Venu d’une nouvelle école anglaise plus portée sur les regards sociétaux et réalistes comme Mike Leigh et Ken Loach, Stephen Frears (My Beautiful Laundrette, Sammy et Rosie s’envoient en l’air…) a aussi rapidement marqué sa différence en démontrant a de multiples occasions (dont le polar The Hit) sa fascination pour le cinéma de genre américain. Si sa période américaine s’entame par le fascinant et jubilatoire (oui !) Les Liaisons dangereuses, sont but secret est surtout de venir se frotter aux genres locaux et en particulier le film noir. Conseillé par un Martin Scorsese trop occupé (il restera producteur sur le projet) le projet d’adaptation du roman culte Les Arnaqueurs de Jim Thompson tombe à point nommé. Un auteur déjà particulièrement présent sur grand écran puisque à l’origine de Série noire, Coup de torchon ou Guet-apens et lui-même scénariste sur L’ultime Razzia et Les Sentiers de la gloire de Stanley Kubrick. Largement restructuré avec l’aide du romancier et scénariste Donald E. Westlake (Payback, Le Contrat, Le Couperet…) mais respecté à la lettre dans les dialogues (percutants), le bouquin impose dans le film cette fameuse atmosphère terriblement sombre et le cynique.
Troubles
Pourtant Frears choisit d’ouvrir son film sur une note foncièrement stylisée et presque cool présentant les trois personnages principaux dans leurs entourloupes respectives avant de les réunir dans un split screen final induisant l’idée d’un plan collaboratif à venir digne d’un film de casse. Il en sera d’ailleurs constamment question de ce « grand coup », qu’on hésitera à voir du côté d’un champ de course ou d’une gigantesque arnaque financière sur fond de crise économique (le film balance constamment entre les 50 et la modernité), mais il ne se réalisera jamais. Car si le film débute sur un ton presque badin, décontracté, célébrant avec élégance et dandysme les charmes de l’arnaque sous toutes ses formes, il en démontre graduellement les pièges, le pouvoir d’addiction et d’autodestruction. Les lumières se font de plus en plus sombres, les compositions du maitre Elmer Bernstein (Les Nerfs à vif, La Grande évasion, Le Temps de l’innocence…) pesantes et inquiétantes, tandis que les protagonistes révèlent leurs vrais visages, leurs névroses ou leurs terribles avidités. Des masques qui tombent dans un jeu de dupe particulièrement cruel et qui rappelle forcément le théâtre des apparences des Liaisons dangereuses, dans un milieu feignant tout autant l’élégance, l’impassibilité et la maitrise des sentiments, mais se laissant aller aux pires bassesses vénales et aux trahisons multiples.

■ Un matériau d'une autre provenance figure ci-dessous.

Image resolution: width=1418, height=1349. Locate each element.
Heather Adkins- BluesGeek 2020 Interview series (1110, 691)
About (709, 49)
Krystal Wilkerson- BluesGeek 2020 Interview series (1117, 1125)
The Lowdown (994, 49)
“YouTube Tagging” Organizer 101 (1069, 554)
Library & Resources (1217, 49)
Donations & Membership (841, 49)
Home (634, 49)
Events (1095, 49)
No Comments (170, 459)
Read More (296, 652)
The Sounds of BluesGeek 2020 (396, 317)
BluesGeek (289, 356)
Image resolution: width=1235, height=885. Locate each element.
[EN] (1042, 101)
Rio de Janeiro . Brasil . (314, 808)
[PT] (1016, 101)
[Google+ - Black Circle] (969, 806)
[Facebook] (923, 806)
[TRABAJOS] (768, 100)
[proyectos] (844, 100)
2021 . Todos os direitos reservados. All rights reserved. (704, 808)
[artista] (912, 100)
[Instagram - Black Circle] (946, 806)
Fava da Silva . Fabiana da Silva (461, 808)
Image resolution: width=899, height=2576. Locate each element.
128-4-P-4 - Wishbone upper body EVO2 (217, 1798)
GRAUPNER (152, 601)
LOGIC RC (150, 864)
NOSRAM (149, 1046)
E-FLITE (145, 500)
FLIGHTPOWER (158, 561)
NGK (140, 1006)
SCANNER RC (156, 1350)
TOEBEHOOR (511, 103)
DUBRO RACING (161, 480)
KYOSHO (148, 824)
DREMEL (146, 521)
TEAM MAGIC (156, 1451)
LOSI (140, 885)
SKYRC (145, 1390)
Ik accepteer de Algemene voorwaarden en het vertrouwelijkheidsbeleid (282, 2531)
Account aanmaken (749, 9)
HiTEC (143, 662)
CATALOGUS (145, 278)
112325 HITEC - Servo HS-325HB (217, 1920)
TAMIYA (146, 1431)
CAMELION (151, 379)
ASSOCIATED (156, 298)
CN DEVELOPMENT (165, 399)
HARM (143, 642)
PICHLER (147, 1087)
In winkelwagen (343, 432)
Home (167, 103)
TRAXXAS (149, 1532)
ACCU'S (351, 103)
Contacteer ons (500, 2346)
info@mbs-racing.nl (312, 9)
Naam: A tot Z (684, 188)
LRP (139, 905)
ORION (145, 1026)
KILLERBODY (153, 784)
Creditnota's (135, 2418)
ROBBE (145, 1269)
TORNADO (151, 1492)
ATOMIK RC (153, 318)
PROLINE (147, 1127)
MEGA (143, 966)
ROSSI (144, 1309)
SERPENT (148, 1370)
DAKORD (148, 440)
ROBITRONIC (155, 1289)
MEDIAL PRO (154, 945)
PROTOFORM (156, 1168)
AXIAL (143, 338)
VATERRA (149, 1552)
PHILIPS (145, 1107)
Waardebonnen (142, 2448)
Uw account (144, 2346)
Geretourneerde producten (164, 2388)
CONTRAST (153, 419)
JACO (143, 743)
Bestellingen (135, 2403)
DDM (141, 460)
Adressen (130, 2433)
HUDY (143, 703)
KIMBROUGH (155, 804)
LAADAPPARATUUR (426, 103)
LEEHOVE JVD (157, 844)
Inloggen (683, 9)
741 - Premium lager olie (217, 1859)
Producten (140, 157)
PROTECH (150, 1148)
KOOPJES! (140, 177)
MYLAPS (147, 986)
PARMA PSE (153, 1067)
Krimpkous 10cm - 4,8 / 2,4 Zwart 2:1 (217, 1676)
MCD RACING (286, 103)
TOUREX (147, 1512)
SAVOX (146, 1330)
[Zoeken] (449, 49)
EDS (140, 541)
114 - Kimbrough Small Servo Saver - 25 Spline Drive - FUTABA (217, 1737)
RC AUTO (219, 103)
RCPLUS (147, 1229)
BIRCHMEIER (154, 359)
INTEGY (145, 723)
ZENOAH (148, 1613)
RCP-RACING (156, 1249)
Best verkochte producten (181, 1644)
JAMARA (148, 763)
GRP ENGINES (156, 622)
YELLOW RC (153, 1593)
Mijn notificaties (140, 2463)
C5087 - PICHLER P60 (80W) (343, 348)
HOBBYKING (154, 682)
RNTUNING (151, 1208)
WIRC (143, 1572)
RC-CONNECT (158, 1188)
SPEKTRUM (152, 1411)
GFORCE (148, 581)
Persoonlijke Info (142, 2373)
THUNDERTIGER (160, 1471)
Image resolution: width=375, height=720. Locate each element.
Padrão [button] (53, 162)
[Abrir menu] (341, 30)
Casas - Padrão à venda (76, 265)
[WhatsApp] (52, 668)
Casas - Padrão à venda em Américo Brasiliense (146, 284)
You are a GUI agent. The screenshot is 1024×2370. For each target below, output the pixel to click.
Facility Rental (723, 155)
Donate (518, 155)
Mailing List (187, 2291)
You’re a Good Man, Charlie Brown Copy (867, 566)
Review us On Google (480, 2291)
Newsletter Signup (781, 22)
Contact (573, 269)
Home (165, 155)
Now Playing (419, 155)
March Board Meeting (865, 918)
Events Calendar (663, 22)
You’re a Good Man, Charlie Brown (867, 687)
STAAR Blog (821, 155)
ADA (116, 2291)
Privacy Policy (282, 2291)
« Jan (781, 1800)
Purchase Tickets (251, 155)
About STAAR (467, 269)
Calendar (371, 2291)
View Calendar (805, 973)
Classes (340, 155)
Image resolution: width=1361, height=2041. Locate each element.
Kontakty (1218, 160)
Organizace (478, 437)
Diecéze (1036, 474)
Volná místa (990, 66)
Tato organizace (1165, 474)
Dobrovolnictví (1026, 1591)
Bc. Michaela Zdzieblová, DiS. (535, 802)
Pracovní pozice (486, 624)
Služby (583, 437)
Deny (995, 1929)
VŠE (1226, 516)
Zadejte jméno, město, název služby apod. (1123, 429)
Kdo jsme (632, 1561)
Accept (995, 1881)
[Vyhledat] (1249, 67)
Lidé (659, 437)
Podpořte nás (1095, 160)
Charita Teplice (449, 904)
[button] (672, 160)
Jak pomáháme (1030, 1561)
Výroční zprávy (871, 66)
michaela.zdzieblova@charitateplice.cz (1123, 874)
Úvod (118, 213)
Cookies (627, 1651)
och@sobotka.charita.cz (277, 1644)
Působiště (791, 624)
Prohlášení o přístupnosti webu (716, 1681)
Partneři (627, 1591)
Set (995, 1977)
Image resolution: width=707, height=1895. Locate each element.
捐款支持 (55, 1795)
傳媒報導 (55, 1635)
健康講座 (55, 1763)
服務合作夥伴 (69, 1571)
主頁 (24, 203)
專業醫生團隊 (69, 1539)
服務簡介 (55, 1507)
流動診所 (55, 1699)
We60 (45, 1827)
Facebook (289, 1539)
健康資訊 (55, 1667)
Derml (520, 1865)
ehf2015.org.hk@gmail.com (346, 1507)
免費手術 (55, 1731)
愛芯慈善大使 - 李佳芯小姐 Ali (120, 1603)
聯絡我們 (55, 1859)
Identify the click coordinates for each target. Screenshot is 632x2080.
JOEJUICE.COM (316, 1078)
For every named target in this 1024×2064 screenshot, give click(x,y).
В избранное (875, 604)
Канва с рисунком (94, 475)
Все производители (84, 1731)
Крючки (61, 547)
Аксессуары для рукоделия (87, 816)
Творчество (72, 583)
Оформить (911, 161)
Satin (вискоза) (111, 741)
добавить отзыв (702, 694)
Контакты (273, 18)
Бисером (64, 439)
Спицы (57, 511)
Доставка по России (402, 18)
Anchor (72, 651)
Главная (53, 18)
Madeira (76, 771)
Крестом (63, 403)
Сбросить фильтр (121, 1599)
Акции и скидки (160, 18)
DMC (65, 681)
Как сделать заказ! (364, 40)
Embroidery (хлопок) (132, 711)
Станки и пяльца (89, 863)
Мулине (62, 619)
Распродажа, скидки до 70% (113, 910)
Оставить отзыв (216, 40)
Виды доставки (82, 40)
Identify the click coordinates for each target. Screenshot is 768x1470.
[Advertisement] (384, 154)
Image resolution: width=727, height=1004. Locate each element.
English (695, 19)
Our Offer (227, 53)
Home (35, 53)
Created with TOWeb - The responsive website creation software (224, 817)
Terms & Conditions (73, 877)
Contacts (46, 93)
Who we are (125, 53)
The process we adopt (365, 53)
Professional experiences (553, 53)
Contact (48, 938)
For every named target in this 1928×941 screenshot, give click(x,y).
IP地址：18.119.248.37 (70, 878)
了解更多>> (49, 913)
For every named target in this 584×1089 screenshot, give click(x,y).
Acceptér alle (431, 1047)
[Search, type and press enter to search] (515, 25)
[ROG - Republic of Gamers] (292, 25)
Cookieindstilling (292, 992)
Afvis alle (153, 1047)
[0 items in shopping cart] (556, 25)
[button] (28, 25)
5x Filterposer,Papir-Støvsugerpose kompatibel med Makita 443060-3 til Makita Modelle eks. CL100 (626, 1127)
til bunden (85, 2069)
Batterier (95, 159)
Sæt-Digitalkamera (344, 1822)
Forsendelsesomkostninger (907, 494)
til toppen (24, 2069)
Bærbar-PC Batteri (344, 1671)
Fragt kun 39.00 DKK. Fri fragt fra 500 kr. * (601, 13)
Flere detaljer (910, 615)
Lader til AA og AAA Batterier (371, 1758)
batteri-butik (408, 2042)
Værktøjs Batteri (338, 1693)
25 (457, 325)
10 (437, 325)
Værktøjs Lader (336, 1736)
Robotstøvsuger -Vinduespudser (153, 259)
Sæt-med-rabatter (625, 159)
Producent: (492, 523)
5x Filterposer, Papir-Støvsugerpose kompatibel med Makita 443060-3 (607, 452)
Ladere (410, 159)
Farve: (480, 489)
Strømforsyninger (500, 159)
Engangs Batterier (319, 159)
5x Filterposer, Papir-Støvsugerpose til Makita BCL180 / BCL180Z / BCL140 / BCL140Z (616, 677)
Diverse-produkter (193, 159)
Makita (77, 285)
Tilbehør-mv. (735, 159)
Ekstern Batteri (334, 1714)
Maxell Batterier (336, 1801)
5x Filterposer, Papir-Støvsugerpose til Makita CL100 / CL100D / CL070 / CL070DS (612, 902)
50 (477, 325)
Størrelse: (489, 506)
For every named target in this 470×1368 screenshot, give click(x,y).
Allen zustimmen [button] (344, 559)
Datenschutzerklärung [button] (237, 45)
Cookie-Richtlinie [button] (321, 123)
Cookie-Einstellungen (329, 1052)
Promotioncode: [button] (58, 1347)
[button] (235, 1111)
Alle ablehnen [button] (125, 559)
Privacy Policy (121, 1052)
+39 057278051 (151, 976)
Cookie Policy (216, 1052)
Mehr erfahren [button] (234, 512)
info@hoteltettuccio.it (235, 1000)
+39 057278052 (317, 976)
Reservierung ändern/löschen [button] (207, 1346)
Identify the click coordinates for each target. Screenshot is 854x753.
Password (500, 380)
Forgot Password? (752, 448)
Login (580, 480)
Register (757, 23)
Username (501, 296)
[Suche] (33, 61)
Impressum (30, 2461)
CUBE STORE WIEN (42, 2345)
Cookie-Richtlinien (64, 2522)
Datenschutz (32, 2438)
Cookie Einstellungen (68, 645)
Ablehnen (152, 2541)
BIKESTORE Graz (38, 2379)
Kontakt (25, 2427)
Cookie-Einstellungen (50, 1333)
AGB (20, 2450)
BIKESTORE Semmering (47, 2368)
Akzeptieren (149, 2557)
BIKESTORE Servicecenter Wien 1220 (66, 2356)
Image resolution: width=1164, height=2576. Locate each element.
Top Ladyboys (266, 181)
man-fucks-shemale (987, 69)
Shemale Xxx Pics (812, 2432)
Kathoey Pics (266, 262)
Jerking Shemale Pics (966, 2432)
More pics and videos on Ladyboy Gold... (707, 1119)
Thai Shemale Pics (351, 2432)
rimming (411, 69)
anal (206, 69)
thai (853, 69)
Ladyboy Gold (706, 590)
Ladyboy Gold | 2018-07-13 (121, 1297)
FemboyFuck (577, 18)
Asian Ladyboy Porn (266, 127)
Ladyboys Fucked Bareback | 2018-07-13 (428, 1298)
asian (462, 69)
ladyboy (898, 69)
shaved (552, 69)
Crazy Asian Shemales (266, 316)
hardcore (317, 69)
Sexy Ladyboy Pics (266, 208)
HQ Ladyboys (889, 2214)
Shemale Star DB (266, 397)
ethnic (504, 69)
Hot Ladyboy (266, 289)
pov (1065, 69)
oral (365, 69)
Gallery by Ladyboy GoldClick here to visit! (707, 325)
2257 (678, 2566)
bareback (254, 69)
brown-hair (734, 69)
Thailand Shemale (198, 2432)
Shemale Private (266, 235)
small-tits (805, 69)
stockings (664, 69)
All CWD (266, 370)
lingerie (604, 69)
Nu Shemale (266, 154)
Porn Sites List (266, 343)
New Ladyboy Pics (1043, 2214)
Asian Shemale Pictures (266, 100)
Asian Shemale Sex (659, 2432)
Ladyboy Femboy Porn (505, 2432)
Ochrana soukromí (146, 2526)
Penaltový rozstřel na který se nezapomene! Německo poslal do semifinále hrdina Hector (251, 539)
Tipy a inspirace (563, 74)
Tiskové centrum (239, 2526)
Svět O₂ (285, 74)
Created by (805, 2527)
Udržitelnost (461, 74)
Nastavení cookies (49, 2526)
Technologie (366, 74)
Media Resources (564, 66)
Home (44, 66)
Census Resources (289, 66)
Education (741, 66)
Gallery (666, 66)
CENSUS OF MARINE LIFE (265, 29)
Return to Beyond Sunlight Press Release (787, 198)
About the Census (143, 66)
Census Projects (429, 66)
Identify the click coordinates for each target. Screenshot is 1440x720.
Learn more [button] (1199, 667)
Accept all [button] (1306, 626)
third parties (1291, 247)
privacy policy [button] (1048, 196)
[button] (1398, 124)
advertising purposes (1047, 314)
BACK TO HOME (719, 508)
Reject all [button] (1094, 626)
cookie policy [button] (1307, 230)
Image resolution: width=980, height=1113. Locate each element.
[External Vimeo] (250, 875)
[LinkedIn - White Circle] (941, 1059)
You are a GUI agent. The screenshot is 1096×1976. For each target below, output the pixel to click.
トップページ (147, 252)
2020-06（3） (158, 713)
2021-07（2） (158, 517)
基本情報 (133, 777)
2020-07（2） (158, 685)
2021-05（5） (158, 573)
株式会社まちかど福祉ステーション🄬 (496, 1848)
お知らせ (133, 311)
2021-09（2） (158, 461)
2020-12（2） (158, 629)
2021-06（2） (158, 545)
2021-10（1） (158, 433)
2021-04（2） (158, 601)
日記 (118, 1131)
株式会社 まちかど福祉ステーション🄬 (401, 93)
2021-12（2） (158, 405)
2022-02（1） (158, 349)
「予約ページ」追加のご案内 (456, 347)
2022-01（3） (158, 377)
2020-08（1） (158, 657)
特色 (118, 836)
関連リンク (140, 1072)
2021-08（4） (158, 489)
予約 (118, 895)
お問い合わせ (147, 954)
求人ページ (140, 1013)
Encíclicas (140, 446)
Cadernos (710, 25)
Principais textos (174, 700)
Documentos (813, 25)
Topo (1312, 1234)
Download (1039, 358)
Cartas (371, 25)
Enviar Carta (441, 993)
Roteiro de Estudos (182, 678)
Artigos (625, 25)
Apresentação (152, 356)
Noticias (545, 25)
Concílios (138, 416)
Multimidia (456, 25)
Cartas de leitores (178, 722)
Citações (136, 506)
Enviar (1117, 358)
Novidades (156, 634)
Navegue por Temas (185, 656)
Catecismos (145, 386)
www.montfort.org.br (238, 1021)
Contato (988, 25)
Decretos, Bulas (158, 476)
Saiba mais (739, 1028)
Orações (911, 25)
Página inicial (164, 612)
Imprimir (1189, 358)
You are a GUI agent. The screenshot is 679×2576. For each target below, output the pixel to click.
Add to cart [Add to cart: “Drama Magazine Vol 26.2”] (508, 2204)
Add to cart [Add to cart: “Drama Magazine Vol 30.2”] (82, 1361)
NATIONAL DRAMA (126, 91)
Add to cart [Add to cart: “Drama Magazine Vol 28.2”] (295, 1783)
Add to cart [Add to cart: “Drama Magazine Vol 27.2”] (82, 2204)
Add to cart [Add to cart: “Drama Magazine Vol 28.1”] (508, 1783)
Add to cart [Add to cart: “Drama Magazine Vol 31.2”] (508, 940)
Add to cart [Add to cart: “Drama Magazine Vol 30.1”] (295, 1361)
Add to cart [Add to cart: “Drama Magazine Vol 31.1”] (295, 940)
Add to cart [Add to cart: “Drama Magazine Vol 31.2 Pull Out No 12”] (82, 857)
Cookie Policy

L’arnaque n’est plus un jeu comme dans le film avec Newman et Redford, mais un système de survie dont personne ne peut sortir indemne. John Cusack le jeune loup qui se croit trop malin pour son bien, Annette Bening la séductrice faussement écervelée et Anjelica Huston la prédatrice fatale, donnent naissance à un triangle aussi charismatique que fielleux, sensuel et malsain (sur font d’inceste, tant qu’à faire), franchissant allègrement les barrières du non-dit du film noir d’antan. Noir, très noir et limite vicieux.
Image
Manifestement ESC Éditions a obtenu la diffusion en France de la dernière copiée restaurée proposée par Criterion aux USA. Une restauration effectuée à partir d’un nouveau scan 4K des négatifs 35mm sous la supervision du directeur photo Oliver Stapleton. L’assurance d’un travail de qualité immédiatement perceptible dans la propreté nouvelle des cadres (même si quelques tous petits défauts peuvent persister dans les scènes sombres), la finesse et la profondeur du piqué et la précision constante de la définition. Le film n’avait pas affiché une telle forme depuis des lustres. Seul bémol finalement, durant le procédé, il a été choisi de rehausser la « température » des teintes, autrefois plutôt éteintes. De quoi donner un peu plus de peps à l’image, mais les retouches peuvent parfois être assez visibles et surtout risquent de déconcerter certains puristes.
Son
Les deux pistes DTS HD Master Audio 5.1 ne font pas forcément de grandes étincelles du coté de la spatialisation préférant finalement rester plus proches du Dolby Stéréo initial. Les dialogues sont clairs, fermes et bien balancés, et les musiques tendues du grand Elmer Bernstein résonnent avec force, en particulier sur la vo bien entendu.
Interactivité
Pour son édition Bluray, ESC reprend, à raison, le très efficace petit making of produit en 2013 pour une sortie DVD et regroupe les interventions, parfois d’archives, du réalisateur, du scénariste et des trois acteurs principaux. Un peu trop court et rapide, mais bourré d’informations sur l’émergence du projet, les exigences du scénario et le choix des acteurs. Coté inédit, c’est l’historien du cinéma Nachiketas Wignesan qui nous livre une présentation passionnante du film en partant justement de l’œuvre générale de Jim Thompson (son style, ses archétypes…) pour démontrer la teneur particulièrement personnelle de ce roman en question, pour ensuite analyser l’adaptation très libre effectuée pour le film de Stephen Frears.
Liste des bonus
« D’après un roman de Jim Thompson » Entretien avec Nachiketas Wignesan (20’), Making of d’époque (16’), Bande annonce.